'Anyone who can't do it - take care. Cadets!' Myshlaevsky sang out, 'show the students how it's done.'
As straps fitted with cartridge pouches and water-bottles were pulled on over heads and shoulders, a miracle took place. The motley rabble became transformed into a compact, homogeneous mass crowned by a waving, disorderly, spiky steel-bristled brush made of bayonets.
'All officers report to me, please', came Studzinsky's voice.
In a dark passageway to the subdued clink of spurs, Studzinsky asked quietly:
'Well, gentlemen, what are your impressions?'
A rattle of spurs. Myshlaevsky, saluting with a practised and nonchalant touch of his cap, took a pace towards the staff-captain and said:
'It's not going to be easy. There are fifteen men in my troop who have never seen a rifle in their lives.'
Gazing upwards as though inspired towards a window where the last trickle of gray light was filtering through, Studzinsky went on:
'Morale?'
Myshlaevsky spoke again.
'Er, h'umm ... I think the students were somewhat put off by
the sight of that funeral. It had a bad effect on them. They watched it through the railings.'
Studzinsky turned his eager, dark eyes on to him.
'Do your best to raise their morale.'
Spurs clinked again as the officers dispersed.
'Cadet Pavlovsky!' Back in the armory, Myshlaevsky roared out like Radames in Aida.
'Pavlovsky . . . sky . . . sky!' answered the stony walls of the armory and a chorus of cadets' voices.
'Here, sir!'
'Were you at the Alexeyevsky Artillery School?'
'Yes, sir.'
'Right, let's smarten things up and have a song. So loud that it'll make Petlyura drop dead, God rot him . . .'
One voice, high and clear, struck up beneath the stone vaults:
'I was born a little gunner-boy . . .' Some tenors chimed in from among the forest of bayonets:
'Washed in a shell-case spent . . .'
The horde of students seemed to shudder, quickly picked up the tune by ear, and suddenly, in a mighty bass roar that echoed like gunfire, they rocked the whole armory:
'Christened with a charge of shrapnel, Swaddled in an army tent! Christened with . . .'
The sound rang in their ears, boomed among the ammunition boxes, rattled the grim windows and pounded in their heads until several long-forgotten dusty old glasses on the sloping window ledges began to rattle and shake . . .

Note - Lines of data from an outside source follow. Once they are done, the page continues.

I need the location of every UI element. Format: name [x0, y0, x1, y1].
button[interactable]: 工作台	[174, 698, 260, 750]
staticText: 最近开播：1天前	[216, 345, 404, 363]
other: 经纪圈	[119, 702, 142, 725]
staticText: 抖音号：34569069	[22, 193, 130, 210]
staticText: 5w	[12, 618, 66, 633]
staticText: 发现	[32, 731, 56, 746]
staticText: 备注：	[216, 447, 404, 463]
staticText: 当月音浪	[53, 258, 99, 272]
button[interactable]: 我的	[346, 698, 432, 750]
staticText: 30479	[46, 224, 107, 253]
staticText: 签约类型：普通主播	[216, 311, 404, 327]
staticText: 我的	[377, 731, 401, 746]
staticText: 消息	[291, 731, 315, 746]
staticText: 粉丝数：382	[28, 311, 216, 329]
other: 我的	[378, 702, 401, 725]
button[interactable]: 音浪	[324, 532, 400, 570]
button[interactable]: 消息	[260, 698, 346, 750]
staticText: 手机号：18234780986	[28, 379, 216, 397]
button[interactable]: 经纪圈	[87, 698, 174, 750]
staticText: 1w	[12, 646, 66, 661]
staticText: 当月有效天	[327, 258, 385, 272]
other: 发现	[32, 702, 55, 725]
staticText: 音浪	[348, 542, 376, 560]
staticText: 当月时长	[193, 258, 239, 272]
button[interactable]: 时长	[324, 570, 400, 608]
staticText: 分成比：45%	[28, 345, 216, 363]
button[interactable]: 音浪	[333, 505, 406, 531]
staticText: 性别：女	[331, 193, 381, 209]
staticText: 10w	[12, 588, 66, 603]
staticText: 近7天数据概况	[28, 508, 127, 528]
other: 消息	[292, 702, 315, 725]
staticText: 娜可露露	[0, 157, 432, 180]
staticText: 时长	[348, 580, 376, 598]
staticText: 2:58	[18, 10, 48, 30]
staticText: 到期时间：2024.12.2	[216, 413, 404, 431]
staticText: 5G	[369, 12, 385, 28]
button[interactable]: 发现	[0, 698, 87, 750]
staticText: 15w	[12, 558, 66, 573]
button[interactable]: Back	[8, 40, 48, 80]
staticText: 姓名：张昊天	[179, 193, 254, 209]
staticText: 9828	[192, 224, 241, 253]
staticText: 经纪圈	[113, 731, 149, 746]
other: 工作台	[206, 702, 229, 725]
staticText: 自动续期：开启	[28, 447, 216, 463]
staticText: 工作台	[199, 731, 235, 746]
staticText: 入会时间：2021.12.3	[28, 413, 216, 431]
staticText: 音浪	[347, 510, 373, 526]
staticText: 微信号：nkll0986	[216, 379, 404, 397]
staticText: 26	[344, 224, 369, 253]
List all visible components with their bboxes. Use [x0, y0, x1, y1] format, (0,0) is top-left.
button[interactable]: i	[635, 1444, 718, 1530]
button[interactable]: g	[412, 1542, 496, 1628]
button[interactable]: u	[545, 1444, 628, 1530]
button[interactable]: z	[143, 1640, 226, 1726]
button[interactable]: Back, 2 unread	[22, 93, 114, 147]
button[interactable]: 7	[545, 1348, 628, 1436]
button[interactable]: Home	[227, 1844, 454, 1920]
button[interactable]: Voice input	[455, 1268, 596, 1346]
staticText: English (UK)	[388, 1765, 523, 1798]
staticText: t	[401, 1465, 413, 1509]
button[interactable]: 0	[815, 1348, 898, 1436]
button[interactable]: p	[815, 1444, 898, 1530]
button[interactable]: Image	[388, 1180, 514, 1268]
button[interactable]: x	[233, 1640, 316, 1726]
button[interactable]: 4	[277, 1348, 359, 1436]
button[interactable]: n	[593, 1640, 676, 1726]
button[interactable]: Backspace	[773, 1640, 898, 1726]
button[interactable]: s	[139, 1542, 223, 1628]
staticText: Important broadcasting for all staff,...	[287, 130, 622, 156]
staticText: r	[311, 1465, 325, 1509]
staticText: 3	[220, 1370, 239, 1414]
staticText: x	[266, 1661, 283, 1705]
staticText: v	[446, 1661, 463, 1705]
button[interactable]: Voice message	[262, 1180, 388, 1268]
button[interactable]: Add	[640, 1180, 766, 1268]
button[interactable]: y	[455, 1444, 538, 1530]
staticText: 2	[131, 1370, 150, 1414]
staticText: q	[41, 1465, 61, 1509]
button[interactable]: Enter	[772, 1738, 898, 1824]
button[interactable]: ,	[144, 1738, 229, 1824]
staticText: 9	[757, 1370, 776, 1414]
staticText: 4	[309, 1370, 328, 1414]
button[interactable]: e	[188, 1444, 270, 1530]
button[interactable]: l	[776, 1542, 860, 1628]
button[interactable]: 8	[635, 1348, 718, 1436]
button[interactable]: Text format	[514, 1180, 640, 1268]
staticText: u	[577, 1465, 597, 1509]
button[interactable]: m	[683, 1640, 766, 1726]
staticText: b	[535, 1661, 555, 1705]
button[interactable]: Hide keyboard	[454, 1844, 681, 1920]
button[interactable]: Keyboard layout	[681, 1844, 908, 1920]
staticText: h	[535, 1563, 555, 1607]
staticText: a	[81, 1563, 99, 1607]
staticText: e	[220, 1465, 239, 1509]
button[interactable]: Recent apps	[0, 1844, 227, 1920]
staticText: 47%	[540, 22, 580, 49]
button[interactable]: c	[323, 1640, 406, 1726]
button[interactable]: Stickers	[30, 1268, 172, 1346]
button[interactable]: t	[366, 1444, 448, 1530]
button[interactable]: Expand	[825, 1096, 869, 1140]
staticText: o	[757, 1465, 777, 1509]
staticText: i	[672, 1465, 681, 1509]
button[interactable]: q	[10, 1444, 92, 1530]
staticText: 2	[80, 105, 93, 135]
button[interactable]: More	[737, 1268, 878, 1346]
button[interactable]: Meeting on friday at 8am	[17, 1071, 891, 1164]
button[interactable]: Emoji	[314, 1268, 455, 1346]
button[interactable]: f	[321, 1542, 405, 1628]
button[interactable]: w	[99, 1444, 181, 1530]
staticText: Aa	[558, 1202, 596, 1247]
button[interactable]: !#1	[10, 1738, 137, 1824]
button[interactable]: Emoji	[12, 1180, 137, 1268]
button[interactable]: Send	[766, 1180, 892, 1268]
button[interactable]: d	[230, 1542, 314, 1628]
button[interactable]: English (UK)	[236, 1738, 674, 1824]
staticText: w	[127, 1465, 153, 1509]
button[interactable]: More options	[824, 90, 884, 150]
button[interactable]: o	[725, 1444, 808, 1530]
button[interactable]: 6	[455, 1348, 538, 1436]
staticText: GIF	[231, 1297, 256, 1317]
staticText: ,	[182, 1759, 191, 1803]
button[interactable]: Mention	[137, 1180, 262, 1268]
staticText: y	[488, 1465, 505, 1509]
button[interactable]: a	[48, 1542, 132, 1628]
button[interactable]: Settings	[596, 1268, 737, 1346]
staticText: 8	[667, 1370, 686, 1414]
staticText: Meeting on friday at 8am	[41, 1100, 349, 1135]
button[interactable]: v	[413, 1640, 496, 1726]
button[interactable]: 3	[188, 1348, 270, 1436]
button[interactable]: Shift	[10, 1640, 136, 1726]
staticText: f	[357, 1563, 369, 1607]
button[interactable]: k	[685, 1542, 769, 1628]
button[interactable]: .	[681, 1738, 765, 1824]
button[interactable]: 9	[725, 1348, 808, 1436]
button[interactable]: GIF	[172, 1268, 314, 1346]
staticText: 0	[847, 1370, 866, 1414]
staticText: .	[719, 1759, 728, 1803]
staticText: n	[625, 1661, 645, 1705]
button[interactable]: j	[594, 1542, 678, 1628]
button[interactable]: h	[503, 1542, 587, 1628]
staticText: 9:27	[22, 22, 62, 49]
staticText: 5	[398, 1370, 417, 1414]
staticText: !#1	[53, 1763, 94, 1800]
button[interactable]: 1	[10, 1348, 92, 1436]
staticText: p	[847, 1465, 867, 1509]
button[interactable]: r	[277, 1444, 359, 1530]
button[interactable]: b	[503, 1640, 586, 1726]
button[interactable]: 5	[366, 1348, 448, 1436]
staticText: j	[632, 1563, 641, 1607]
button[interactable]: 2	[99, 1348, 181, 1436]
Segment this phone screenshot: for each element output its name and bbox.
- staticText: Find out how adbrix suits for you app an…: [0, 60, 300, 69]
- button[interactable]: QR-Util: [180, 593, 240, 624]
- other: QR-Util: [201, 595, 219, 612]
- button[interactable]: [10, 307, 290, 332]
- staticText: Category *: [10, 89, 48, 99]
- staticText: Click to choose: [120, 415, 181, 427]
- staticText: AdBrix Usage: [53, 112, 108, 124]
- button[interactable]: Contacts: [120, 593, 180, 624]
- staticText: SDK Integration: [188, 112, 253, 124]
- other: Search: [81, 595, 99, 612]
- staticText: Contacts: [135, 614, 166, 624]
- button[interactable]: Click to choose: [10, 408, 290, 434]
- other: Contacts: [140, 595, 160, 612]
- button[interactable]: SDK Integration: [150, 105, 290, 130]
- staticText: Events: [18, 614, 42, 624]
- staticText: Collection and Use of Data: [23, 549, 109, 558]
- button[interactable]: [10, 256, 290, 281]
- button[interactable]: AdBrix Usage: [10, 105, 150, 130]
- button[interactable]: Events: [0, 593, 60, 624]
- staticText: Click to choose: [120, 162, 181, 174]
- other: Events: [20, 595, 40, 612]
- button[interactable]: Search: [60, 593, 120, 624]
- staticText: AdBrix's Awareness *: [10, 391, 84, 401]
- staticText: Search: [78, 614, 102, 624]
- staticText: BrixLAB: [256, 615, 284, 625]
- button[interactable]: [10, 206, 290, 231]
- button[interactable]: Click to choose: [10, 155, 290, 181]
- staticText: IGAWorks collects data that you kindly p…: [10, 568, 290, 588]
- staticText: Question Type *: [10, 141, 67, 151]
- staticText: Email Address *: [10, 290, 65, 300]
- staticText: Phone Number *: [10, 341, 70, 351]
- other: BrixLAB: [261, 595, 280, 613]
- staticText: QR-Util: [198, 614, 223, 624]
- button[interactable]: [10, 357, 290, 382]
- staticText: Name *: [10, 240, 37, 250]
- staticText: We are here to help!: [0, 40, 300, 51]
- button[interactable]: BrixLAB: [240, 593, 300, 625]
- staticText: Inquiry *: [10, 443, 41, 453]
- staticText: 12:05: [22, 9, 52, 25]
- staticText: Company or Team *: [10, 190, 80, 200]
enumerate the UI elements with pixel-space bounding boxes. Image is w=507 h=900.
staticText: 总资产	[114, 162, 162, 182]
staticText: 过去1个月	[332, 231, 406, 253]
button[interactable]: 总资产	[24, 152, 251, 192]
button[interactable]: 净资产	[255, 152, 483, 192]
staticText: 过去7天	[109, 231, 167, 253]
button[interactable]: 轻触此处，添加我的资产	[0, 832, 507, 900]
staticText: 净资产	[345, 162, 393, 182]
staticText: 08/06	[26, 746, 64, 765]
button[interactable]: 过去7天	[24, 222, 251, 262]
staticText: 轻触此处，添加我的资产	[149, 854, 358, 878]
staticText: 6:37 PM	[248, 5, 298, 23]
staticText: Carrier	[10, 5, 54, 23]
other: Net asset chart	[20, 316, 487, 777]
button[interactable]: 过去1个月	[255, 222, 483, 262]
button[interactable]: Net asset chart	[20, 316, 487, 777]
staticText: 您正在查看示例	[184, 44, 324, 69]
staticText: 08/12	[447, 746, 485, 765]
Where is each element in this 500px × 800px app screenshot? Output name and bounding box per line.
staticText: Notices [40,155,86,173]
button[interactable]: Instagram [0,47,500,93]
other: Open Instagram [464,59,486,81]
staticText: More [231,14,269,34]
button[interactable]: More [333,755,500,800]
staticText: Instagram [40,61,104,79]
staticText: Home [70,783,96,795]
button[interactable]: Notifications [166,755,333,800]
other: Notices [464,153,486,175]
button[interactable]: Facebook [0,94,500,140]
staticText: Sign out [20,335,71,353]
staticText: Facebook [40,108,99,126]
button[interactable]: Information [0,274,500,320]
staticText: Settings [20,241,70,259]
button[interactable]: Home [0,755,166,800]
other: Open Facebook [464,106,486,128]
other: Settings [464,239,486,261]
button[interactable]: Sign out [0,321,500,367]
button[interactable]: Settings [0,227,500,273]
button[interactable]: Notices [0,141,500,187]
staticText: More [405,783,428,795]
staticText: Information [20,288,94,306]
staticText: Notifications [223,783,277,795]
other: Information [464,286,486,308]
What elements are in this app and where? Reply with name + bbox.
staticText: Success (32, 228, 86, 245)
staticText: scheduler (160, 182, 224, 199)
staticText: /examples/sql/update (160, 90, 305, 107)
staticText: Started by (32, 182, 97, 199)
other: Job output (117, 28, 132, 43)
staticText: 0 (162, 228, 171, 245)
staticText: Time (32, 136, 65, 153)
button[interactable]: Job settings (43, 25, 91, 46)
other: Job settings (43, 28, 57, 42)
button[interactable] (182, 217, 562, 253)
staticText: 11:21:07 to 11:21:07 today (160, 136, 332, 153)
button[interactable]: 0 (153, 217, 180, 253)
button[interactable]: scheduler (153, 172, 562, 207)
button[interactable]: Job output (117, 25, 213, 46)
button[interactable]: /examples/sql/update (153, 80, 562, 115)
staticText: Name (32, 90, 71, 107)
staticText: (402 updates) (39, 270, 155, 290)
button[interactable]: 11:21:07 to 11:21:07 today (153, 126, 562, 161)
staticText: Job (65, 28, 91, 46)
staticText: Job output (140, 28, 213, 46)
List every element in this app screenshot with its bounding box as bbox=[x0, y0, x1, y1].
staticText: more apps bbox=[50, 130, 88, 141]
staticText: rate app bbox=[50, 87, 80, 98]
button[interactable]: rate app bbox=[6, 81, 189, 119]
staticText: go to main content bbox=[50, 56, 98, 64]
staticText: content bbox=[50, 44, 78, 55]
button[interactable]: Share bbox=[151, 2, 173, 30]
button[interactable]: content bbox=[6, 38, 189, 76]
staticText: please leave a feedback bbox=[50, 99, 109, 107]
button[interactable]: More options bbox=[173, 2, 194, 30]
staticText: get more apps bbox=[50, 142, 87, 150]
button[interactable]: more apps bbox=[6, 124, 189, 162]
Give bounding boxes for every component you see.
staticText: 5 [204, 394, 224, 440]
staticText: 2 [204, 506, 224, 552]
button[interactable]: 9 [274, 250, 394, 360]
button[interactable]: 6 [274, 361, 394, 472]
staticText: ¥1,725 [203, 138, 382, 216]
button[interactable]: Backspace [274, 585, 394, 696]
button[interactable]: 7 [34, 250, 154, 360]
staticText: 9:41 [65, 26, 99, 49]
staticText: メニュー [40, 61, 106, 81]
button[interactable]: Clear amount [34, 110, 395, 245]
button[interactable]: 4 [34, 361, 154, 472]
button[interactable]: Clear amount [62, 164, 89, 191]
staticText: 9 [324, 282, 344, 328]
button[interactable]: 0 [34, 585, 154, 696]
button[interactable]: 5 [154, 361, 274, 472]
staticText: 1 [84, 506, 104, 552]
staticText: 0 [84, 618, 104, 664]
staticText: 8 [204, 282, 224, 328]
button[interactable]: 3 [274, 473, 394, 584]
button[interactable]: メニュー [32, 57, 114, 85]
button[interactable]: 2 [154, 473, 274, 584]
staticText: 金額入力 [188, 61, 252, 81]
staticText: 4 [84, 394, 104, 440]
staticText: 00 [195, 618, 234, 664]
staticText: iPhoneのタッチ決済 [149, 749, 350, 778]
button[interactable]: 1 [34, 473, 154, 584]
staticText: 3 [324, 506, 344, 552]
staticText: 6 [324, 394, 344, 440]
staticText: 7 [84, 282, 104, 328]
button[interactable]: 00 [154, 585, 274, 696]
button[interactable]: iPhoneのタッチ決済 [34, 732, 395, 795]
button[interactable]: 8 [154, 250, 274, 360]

'In my cradle made of trace-ropes The gun-crew would rock me to sleep.'
Out of the crowd of greatcoats, bayonets and machine-guns, Studzinsky selected two pink-faced ensigns and gave them a rapid, whispered order:
'Assembly hall. . . take down the drapes in front of the portrait . . . look sharp . . .' The ensigns hurried off.
#
The empty stone box of the school building roared and shook in march time, while the rats lurked deep in their holes, cowering with terror.
'Hup, two, three, four!' came Karas' piercing voice.
'Louder!' shouted Myshlaevsky in his high, clear tenor.
'What d'you think this is - a funeral!?'
#
Instead of a ragged gray mob, an orderly file bristling with bayonets now marched off steadily along the corridor, the floor groaning and bending under the crunch of feet. Along the endless passages and up to the second floor marched the detachment straight into the gigantic assembly hall bathed in light from its glass dome, where the front ranks had already halted and were beginning to fidget restlessly.
Mounted on his pure-bred Arab charger, saddle-cloth emblazoned with the imperial monogram, the Arab executing a perfect caracole, with beaming smile and white-plumed tricorn hat cocked at a rakish angle, the balding, radiant Tsar Alexander I galloped ahead of the ranks of cadets and students. Flashing them smile after smile redolent of insidious charm, Alexander waved his baton at the cadets to show them the serried ranks of Borodino. Clumps of cannon-balls were strewn about the fields and the entire background of the fourteen foot canvas was covered with black slabs of massed bayonets.
#
As the gorgeous Tsar Alexander galloped onwards and upwards to
heaven, the torn drapes which had shrouded him for a whole year
since October 1917 lay in a heap around the hooves of his charger.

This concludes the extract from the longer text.